POLS0035 Strategies of Terrorism
Course Code: POLS0035
Course Tutor: Dr Manuel Vogt (Department of Political Science)
Length: One Term (Spring Term)
Teaching: 20 contact hours
Assessment: One 1,500 word essay (40%) and one 2,500 word essay (60%)
Credits: 15 credits/4 US Credits/7.5 ECTS Credits
Module Level: L6 (Advanced)
terrorism, political violence, empirical research, and non-state actors
About this course
This module is suitable for advanced undergraduate students. It will acquaint students with the main theoretical debates and empirical findings in the research on terrorism. It covers the topic from both a contemporary and an historical perspective and examines terrorism as a strategic tool of intra-state and transnational warfare. We will draw on insights from political science, sociology, psychology, criminology, economics, and history to shed light on such topics as the historical trends in terrorist activity, the relationship of terrorism to other forms of political violence, the use of one-sided violence in civil conflicts, the system and individual-level roots of terrorism, the role of religion in contemporary transnational terrorism, as well as the effects (and effectiveness) of this strategy of political violence. We will also examine the policy responses available to political decision makers in the field of security, including the ethical concerns arising in the context of counter-terrorist strategies.

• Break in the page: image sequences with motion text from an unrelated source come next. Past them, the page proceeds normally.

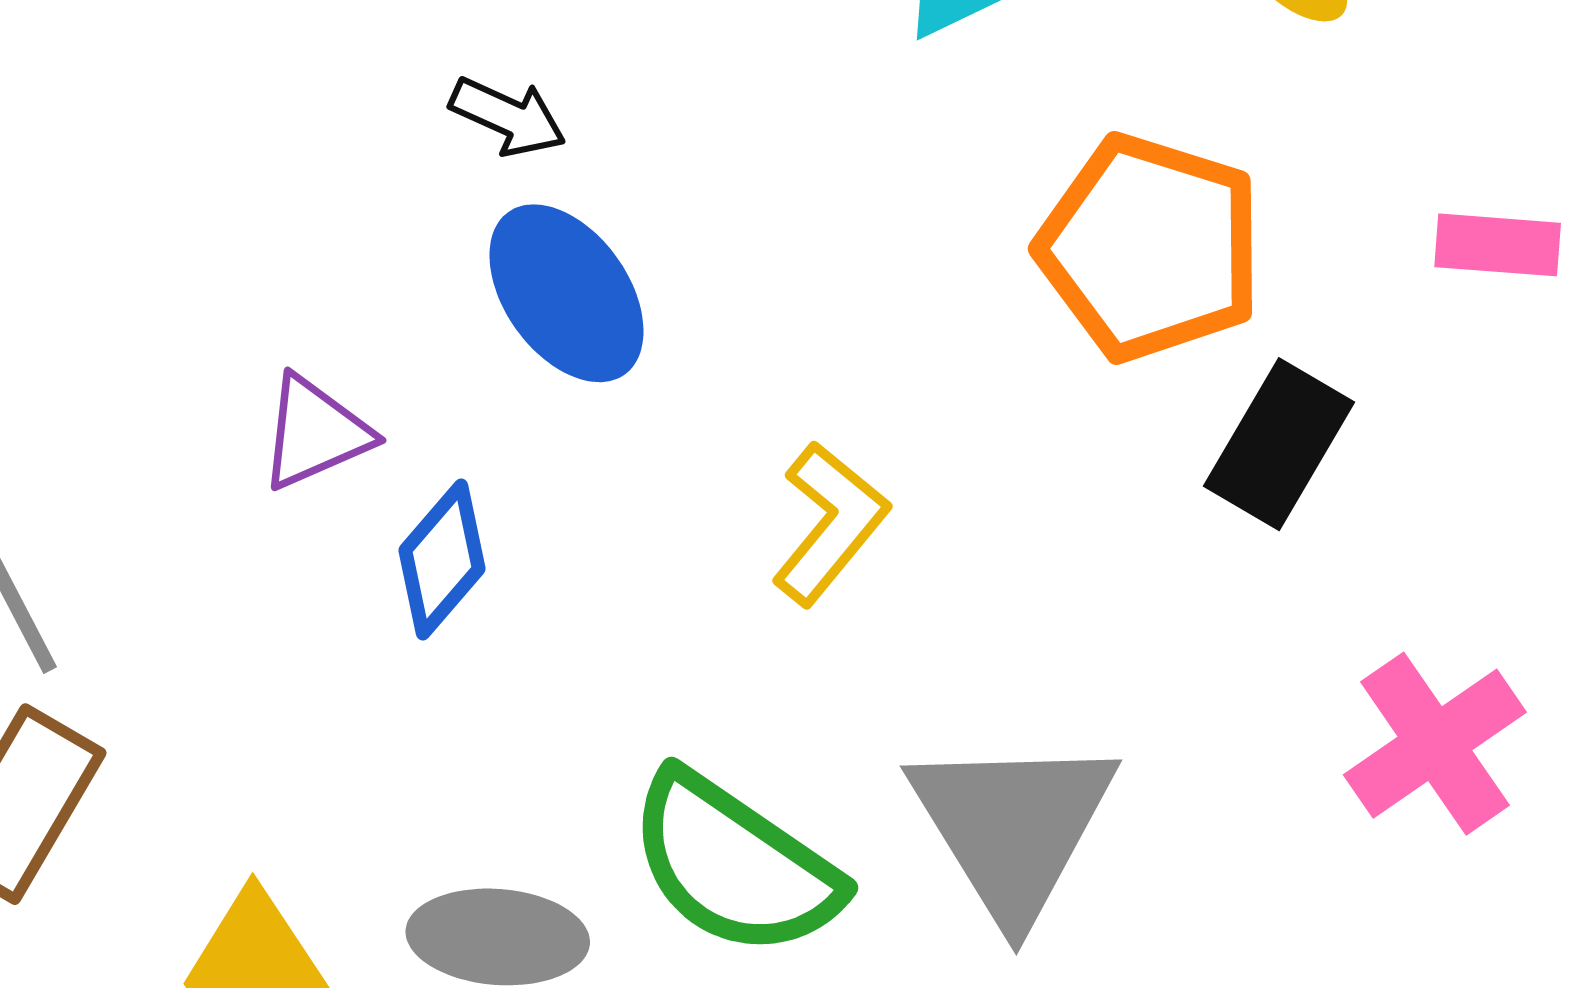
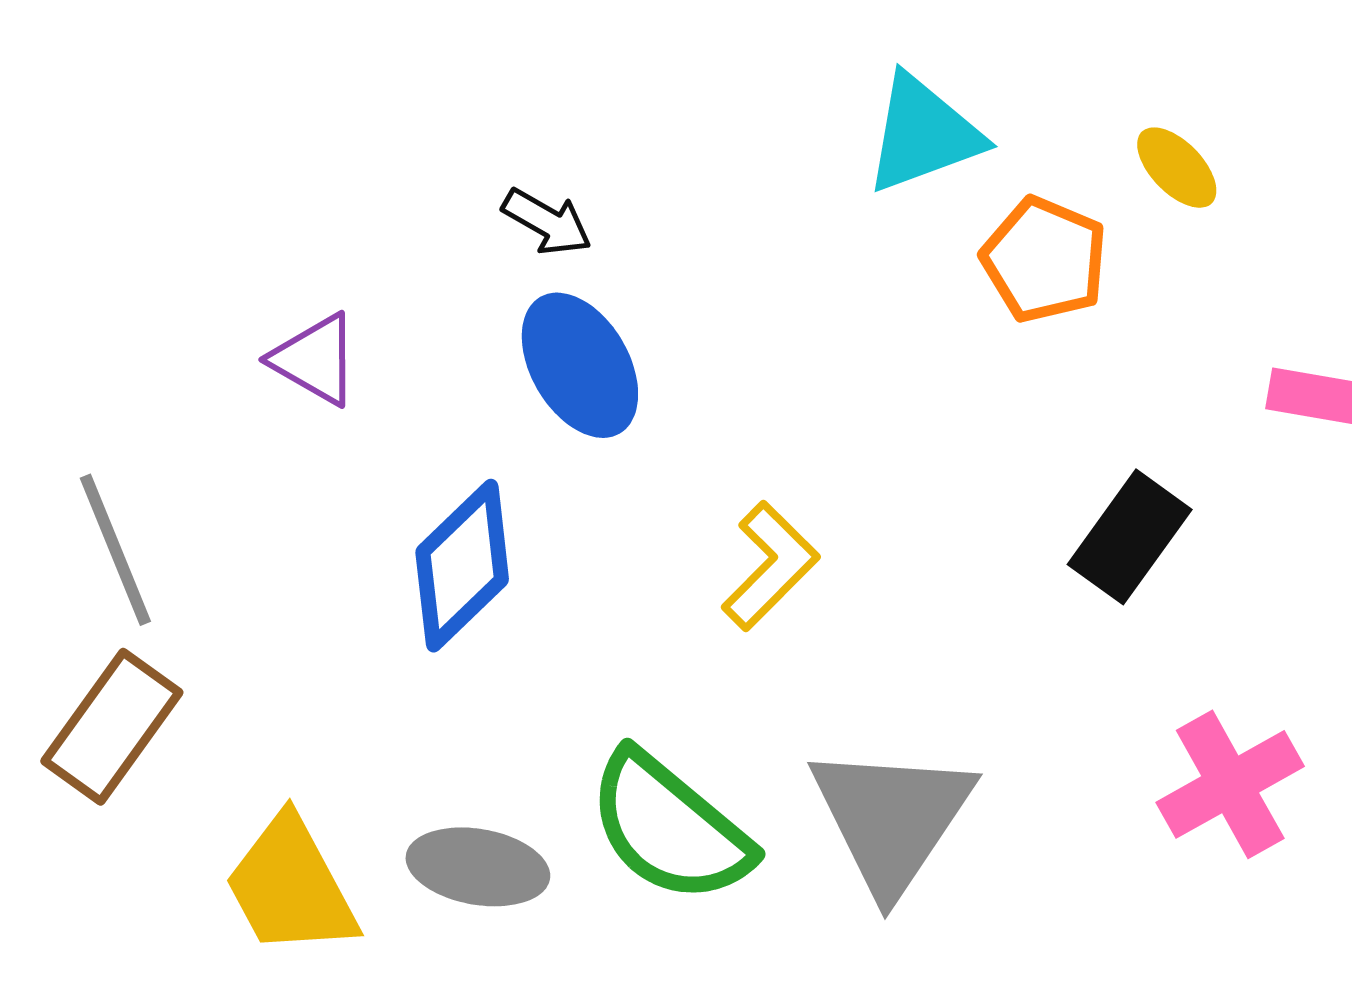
orange pentagon: (1150, 248) -> (1044, 260), moved, size x0.7
purple triangle: (315, 433) -> (315, 360), moved, turned 48
blue diamond: (442, 560) -> (462, 566), size x1.4

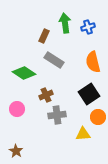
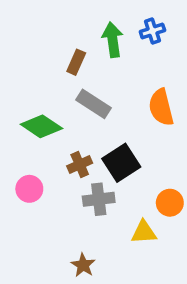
blue cross: (88, 27) -> (152, 31), moved
black square: (89, 94) -> (121, 163), moved
brown star: (16, 151) -> (83, 265), moved

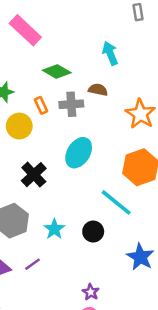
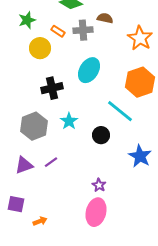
orange rectangle: (41, 105) -> (58, 31), turned -32
black cross: (34, 175) -> (52, 88), turned 30
cyan star: (54, 229) -> (69, 121), moved

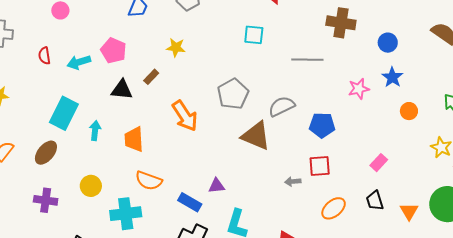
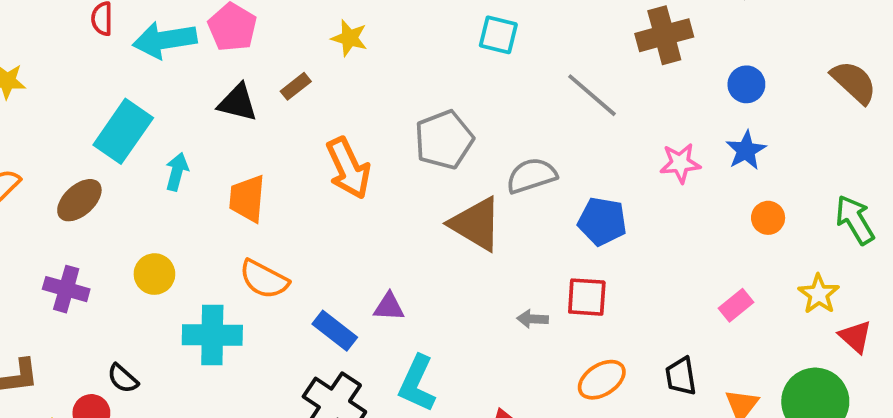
brown cross: (341, 23) -> (664, 35), turned -32
gray line: (307, 60) -> (592, 95), turned 32
cyan arrow: (79, 62) -> (165, 40), size x1.4
pink rectangle: (379, 163) -> (736, 305), moved

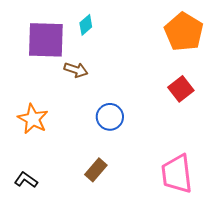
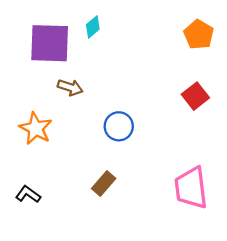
orange pentagon: (184, 32) -> (199, 35), size x0.7
brown arrow: (76, 70) -> (70, 87), moved

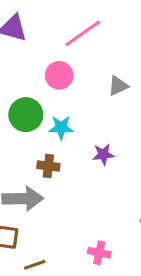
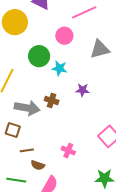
gray triangle: (118, 86) -> (100, 49), size x1.5
brown cross: (48, 166) -> (52, 101), moved

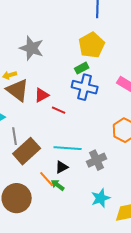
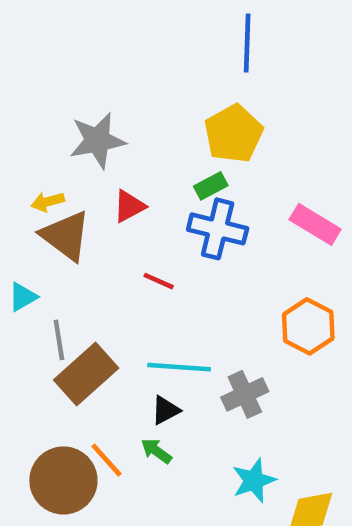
gray star: (32, 48) -> (97, 141), turned -30
red triangle: (42, 95) -> (129, 206), moved
orange line: (47, 179) -> (107, 460), moved

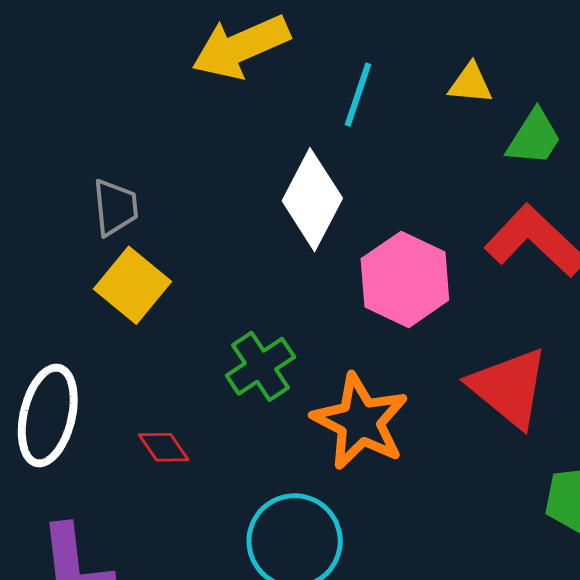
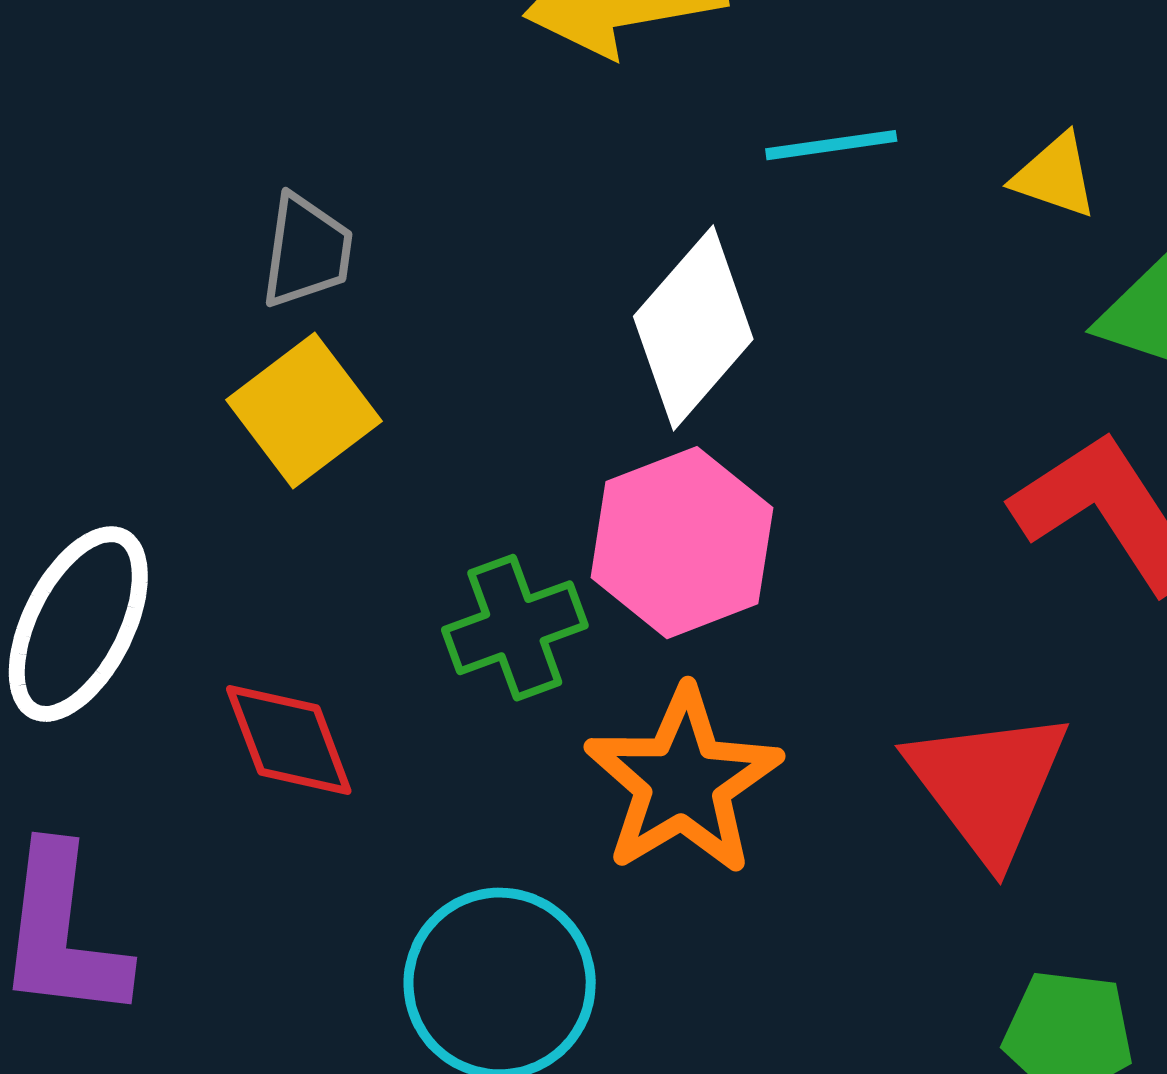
cyan line: (358, 95) -> (831, 145), turned 50
pink hexagon: (405, 279) -> (682, 543), moved
red diamond: (164, 447) -> (289, 740), size x1.4

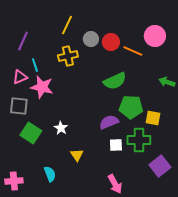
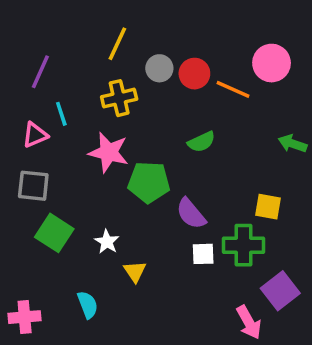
green semicircle: (115, 81) -> (201, 142), size x0.7
pink star: (42, 87) -> (109, 152), moved
green pentagon: (131, 107) -> (149, 182), moved
purple semicircle: (109, 122) -> (191, 214), turned -108
white star: (61, 128) -> (107, 242), moved
pink arrow: (115, 184) -> (249, 322), moved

Students will be asked to complete a comprehensive set of readings, to participate actively in seminar discussions, and to write two short papers.
By the end of the term, students should be equipped to answer central theoretical and practical questions, such as: why and when do organizations resort to terrorist strategies? Under what conditions are grievances and opportunities for terrorism most likely to emerge? How does violence spill across borders, and what drives transnational terrorism? What leads individuals to the point at which they feel that violence is their only option to bring about political change? How does terrorism affect politics and society in the target countries? How do terrorist organizations collapse, and what options do policymakers have to counter the threat of terrorism?
Please note that POLS0035 is an advanced Political Science module. Its delivery is based on the assumption that you are familiar with concepts and theories central to the field. Moreover, the module will place emphasis on an empirical approach to the study of terrorism. Thus, the methodological discussions and exercises in the seminars will equip you with the analytical tools to ask theoretically relevant and empirically testable research questions, to generate hypotheses, and to develop empirical strategies to test these hypotheses.
You may also want to look at the POLS0035 reading list from last year (accessible via the UCL Library) to get an idea of the readings and topics covered in the module itself.